So taking classes and living in a different country is a
little easier than I expected it to be, but that could just be because I had
such low expectations. Here is a rundown of a typical day in Jarabacoa. I wake
up and take a cold shower. The icy water was hard to get used to, but it’s so
hot here sometimes that I’m grateful for it. The water in the shower is not the
same water you drink, so I brush my teeth using a bottle of Dasani. Next I go
eat breakfast, which is always ready and waiting for me on the dining table
(which, in my house is outside, which is pretty cool, actually). Since I’m a
lazy bum and don’t like to wake up too terribly early, I scarf down the food
and rush off to class with the other chums in my neighborhood. My host mom has
figured out that I wake up pretty late, so some days she makes me something I
can take to go called a
pastelito,
it’s similar to a Hot Pocket, but homemade. School is pretty chill, and every
day we go home for lunch. Actually the whole town goes home for lunch. When I
get in we have some version on
La Bandera,
a Dominican favorite comprised of rice, beans, meat, and a salad. And then we
have water and homemade juices (they’re great!) Sometimes we have potatoes or
spaghetti, but there is ALWAYS rice on the table. Just as I get sleepy from my
food coma, its time to return to school for the second half (which is strange
here, because there are so many kids here and so few schools, kids only go to
schools half days). The second half of school is like the first, but harder to
stay awake and alert, and thus, feels longer. After class is done for the day,
sometimes I go stroll about town with the other
Americanas, but we inevitably get tired of being hissed at by
tigueres and getting kissy faces from the motoconchos, that we eventually go
back to our homes. Sometimes I visit other families in the barrio, but usually
I’m so pooped that I just do my homework or read while I wait for dinner. I
like to sit on the patio in the rocking chairs (which everyone in this town
has, literally, everyone) and usually I’m joined by someone else from my host
family (actually I’m writing this on the patio, in a rocking chair). After
dinner, I chit chat with my family, practicing my Spanish, getting to know the
strangers with whom I am now living with and who are now my new temporary
family.
Speaking of family, I have an update. They’re awesome (but
not quite as awesome as my real family).

It’s been quite the adjustment becoming a big sister, I must
admit. Some of us took our younger sibs out for pizza one night, and it was
really fun. We all walked together and got to meet each other’s siblings and it
was a great bonding experience. We finally got to see all the faces that went
with the stories (some terrible) we were hearing in class. Getting to the
pizzeria was fine, and it was even fine managing a swarm of excited children
over a makeshift dining table for 20. We even held out through eleven year old
boys spotting a famous ex-Dodger baseball player. Getting our pizza was a bit
of a struggle, and even more so when our waiter said we ordered extra pizzas
(I’m still not sure why they didn’t send the English-speaking waiter to the
table with 10 gringos, struggling to interpret the menu). The walk back was
quite the adventure, however. So when we left the restaurant, we saw that next
door was a bakery, and of course us over-fed Americans could not resist our
genetic sweet-teeth and had to get dessert. Of course you cannot get dessert
without sharing the experience with the little big eyed niños (well I didn’t
get dessert, and thus, neither did my little bro and sis, but they were ok with
it; I did, after all, just by them dinner).

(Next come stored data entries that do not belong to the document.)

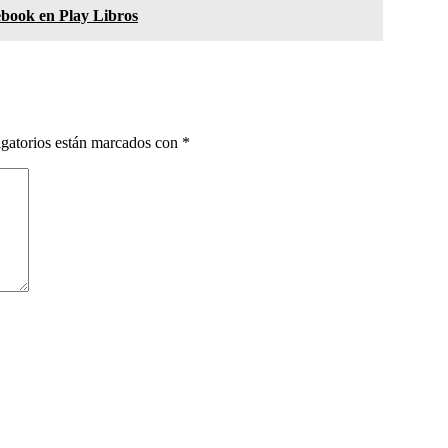
ebook en Play Libros
gatorios están marcados con
*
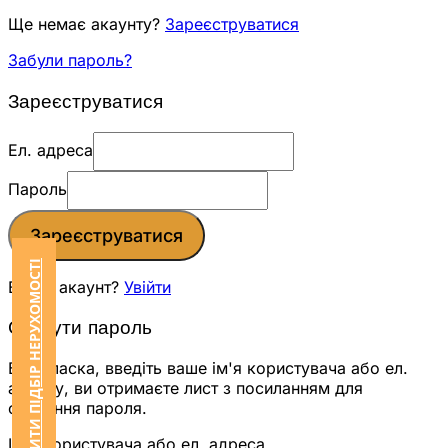
Ще немає акаунту?
Зареєструватися
Забули пароль?
Зареєструватися
Ел. адреса
Пароль
Зареєструватися
ЗАМОВИТИ ПІДБІР НЕРУХОМОСТІ
Вже є акаунт?
Увійти
Скинути пароль
Будь ласка, введіть ваше ім'я користувача або ел.
адресу, ви отримаєте лист з посиланням для
скидання пароля.
Ім'я користувача або ел. адреса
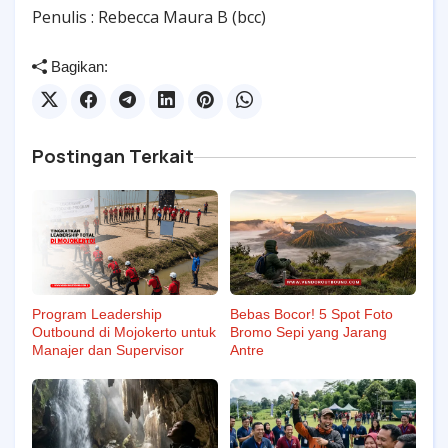
Penulis : Rebecca Maura B (bcc)
Bagikan:
Postingan Terkait
Program Leadership
Bebas Bocor! 5 Spot Foto
Outbound di Mojokerto untuk
Bromo Sepi yang Jarang
Manajer dan Supervisor
Antre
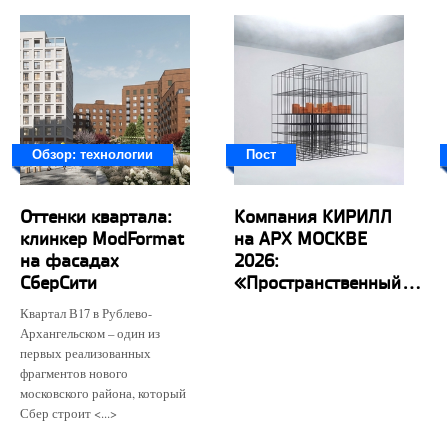
Обзор: технологии
Пост
Оттенки квартала:
Компания КИРИЛЛ
клинкер ModFormat
на АРХ МОСКВЕ
на фасадах
2026:
СберСити
«Пространственный...
Квартал В17 в Рублево-
Архангельском – один из
первых реализованных
фрагментов нового
московского района, который
Сбер строит <...>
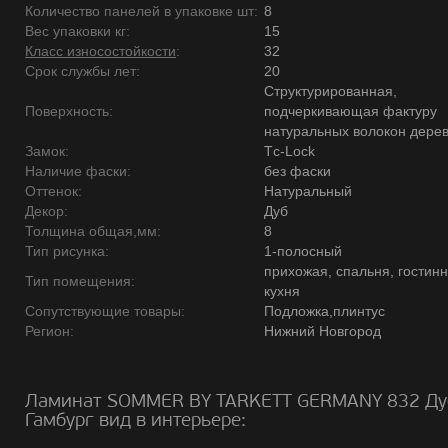
Количество панелей в упаковке шт:
8
Вес упаковки кг:
15
Класс износостойкости
:
32
Срок службы лет:
20
Структурированная,
Поверхность:
подчеркивающая фактуру
натуральных волокон дере
Замок:
Tс-Lock
Наличие фаски:
без фаски
Оттенок:
Натуральный
Декор:
Дуб
Толщина общая,мм:
8
Тип рисунка:
1-полосный
прихожая, спальня, гостинн
Тип помещения:
кухня
Сопутствующие товары:
Подложка,плинтус
Регион:
Нижний Новгород
Ламинат SOMMER BY TARKETT GERMANY 832 Ду
Гамбург вид в интерьере:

Big mistake! The sugar went
straight to their heads and they were running through the street, stopping at
bus stops pretending to be beggars, it was loco. The girls were chill, just
waking with linked arms in two age appropriate groups, it was actually really
adorable, but I cannot say the same for the little brothers of the group. For
one thing, they’re already wild some of them. They had to touch everything they
passed, they were yelling in the street, and my little 7 year old brother, the
littlest of them all, just
had to
copy everything he saw. It was so stressful to get them back home. All of us
were thinking, at one point or another, “all we wanted to do was take the
kiddies out for a nice treat and get them home safely. My host mom is going to
kill me and then kick me out if something happens. Oh my gosh, I’m going to be
homeless!” It was so scary. People here already don’t use sidewalks, and cars
don’t like to stay on their side of the road, or go the speed limit, so we’re
worried enough about our own lives sometimes, let alone the lives of these wild
little monkeys our Dominican parents let us in charge of. At one point the boys
were in the street with a tree branch provoking a stray dog. Yep, this is real
life. I eventually grabbed the hand of my little brother and made him walk with
me, away from the other hooligans, because I was not about to take the heat for
what some knuckle headed little boy decided to do because he thought it would
be funny. Shout out to Jayonne, Jessica and Jonathan, I totally respect you for
being able to handle being a big sib, because I was stressed out.